In 2003, it was proposed at a conference of the world's leading experts in extrasolar (or 'exoplanet') detection that a new class of planets could be awaiting discovery: 'waterworlds'.

Waterworlds would start life as 'ice giant' planets. Our Solar System contains two ice giants: Uranus and Neptune. They form far from their parent star. In the case of Uranus and Neptune, they orbit 15 and 30 times further from the Sun than the Earth, respectively. To become a waterworld, the ice giant must then migrate, gradually spiralling down into the inner reaches of the Solar System where the temperatures are much warmer.

The evidence that planets can migrate has already been found.
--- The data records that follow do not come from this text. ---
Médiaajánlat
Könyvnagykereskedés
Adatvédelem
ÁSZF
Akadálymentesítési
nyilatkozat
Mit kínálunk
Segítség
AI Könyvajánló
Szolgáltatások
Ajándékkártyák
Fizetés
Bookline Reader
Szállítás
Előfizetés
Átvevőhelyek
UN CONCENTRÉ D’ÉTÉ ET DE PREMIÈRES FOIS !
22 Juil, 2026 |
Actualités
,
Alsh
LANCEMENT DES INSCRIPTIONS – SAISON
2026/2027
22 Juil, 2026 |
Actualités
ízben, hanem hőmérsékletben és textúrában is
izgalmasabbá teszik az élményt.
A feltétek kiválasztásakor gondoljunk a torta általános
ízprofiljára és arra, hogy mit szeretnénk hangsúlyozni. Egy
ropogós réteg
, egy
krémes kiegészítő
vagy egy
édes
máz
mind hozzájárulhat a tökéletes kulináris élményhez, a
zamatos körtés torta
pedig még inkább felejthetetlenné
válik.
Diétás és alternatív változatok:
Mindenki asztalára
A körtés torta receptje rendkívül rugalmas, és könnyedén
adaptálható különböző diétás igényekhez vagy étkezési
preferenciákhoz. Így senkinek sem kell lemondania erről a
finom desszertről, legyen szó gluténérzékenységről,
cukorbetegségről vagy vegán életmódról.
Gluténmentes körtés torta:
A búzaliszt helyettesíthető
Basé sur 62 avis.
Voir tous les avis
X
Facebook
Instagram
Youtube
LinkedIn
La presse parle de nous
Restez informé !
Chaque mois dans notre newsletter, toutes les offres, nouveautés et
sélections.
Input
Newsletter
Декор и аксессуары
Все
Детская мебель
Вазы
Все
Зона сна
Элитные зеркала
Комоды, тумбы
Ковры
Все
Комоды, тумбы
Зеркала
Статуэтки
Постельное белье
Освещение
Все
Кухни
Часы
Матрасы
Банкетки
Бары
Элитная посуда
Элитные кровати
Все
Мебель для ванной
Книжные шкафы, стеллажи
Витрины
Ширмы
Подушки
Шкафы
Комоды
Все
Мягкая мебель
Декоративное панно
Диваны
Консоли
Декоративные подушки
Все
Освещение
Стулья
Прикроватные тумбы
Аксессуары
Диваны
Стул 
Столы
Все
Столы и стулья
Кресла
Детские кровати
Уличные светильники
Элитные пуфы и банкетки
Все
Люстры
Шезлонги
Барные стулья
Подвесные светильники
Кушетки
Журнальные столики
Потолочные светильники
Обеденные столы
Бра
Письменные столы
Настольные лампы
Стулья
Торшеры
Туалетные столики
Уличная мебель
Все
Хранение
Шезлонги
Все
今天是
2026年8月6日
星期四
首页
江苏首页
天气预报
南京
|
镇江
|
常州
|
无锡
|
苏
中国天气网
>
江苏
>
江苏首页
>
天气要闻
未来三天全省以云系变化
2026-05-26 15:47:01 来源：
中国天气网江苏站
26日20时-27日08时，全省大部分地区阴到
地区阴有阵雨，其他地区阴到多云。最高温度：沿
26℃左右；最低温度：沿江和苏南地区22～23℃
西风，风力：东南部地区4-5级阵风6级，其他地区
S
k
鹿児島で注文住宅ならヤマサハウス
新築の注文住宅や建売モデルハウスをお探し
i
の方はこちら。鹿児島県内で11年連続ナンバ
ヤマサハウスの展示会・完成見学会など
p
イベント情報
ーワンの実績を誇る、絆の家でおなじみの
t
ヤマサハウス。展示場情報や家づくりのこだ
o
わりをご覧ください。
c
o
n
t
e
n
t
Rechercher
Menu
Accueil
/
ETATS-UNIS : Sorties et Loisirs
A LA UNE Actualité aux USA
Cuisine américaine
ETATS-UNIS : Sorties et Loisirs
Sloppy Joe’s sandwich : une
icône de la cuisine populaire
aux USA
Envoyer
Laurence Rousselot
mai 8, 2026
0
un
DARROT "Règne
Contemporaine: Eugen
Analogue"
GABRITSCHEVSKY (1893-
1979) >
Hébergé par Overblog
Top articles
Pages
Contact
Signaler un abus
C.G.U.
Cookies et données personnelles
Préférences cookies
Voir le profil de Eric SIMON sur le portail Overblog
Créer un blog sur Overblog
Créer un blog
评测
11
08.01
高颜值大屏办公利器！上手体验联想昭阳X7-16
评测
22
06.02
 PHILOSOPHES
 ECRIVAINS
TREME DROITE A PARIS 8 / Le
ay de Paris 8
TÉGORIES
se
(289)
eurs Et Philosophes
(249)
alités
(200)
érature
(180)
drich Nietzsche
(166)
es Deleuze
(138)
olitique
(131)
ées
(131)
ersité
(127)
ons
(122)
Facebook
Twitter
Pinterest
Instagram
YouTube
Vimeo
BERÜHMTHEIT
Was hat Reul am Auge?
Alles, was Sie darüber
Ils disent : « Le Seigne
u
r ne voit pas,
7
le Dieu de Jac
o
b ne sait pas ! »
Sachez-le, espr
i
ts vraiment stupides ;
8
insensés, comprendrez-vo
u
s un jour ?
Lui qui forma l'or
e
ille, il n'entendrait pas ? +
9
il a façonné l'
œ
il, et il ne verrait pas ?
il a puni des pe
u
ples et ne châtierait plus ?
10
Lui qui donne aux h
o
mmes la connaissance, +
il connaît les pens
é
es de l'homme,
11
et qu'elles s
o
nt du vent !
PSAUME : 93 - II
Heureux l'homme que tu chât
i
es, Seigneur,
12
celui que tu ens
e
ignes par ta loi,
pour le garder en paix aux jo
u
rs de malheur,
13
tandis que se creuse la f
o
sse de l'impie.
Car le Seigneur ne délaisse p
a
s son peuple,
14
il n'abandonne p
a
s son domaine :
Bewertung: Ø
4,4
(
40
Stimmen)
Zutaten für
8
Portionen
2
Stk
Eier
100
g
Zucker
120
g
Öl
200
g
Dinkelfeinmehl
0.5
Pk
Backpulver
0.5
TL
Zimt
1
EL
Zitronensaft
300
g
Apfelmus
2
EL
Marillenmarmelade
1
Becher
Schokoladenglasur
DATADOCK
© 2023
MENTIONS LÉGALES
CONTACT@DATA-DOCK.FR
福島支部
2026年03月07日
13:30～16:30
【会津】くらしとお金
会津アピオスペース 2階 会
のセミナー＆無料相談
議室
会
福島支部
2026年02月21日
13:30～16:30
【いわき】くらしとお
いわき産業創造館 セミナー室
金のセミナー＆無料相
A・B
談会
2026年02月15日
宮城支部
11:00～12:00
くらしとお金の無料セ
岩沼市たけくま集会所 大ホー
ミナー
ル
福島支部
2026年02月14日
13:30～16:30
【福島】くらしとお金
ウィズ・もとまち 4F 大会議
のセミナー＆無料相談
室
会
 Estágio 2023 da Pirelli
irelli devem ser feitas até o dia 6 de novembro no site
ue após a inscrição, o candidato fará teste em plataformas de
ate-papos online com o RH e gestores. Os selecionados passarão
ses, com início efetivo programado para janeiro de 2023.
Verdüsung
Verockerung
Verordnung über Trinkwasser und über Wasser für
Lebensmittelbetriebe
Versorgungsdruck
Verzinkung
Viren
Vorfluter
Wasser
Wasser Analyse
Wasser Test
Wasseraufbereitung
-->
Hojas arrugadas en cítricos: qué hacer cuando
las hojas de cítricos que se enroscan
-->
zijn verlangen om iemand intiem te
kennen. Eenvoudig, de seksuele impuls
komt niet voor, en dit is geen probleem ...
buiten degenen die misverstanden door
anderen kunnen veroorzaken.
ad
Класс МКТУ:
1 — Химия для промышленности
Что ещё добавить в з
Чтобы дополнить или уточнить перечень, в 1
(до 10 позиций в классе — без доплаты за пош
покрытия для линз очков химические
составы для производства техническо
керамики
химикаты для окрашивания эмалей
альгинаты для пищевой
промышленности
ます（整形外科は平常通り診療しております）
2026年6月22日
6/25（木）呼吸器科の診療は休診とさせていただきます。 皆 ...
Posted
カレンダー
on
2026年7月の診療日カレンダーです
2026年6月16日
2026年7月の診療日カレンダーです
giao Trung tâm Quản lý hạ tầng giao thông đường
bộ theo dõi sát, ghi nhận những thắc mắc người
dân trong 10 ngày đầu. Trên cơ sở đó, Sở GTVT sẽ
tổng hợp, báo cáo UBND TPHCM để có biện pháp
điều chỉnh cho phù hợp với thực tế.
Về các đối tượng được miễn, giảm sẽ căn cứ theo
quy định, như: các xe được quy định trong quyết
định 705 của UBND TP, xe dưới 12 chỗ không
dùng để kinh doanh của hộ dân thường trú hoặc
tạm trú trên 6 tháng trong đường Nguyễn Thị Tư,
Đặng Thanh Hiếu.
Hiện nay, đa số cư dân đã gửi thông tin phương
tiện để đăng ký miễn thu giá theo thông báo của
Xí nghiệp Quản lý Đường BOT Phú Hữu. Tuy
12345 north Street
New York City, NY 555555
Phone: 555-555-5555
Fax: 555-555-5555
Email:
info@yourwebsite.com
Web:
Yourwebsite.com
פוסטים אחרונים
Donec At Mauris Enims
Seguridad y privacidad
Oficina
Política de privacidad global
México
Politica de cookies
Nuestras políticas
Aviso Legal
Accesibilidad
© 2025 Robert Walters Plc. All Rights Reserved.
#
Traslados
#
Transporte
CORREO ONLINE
Of the 100 or so known planets around other stars, many are in the class called 'hot Jupiters'. These are Jupiter-like worlds, which orbit typically four to ten times closer to their central star than Mercury does to our Sun. Most scientists agree that these worlds cannot have formed there. Instead, they formed far from their star and then moved inwards. This movement can be caused by the interaction of the planet with the disc made of dust grains and gas from which planets form.

Scientists now believe that if such an ice giant migrated and came to rest in an orbit where light from its parent star heated the surface, it would melt the ice to produce liquid water. Their calculations have shown that this would transform the planet into an ocean planet, a 'waterworld'.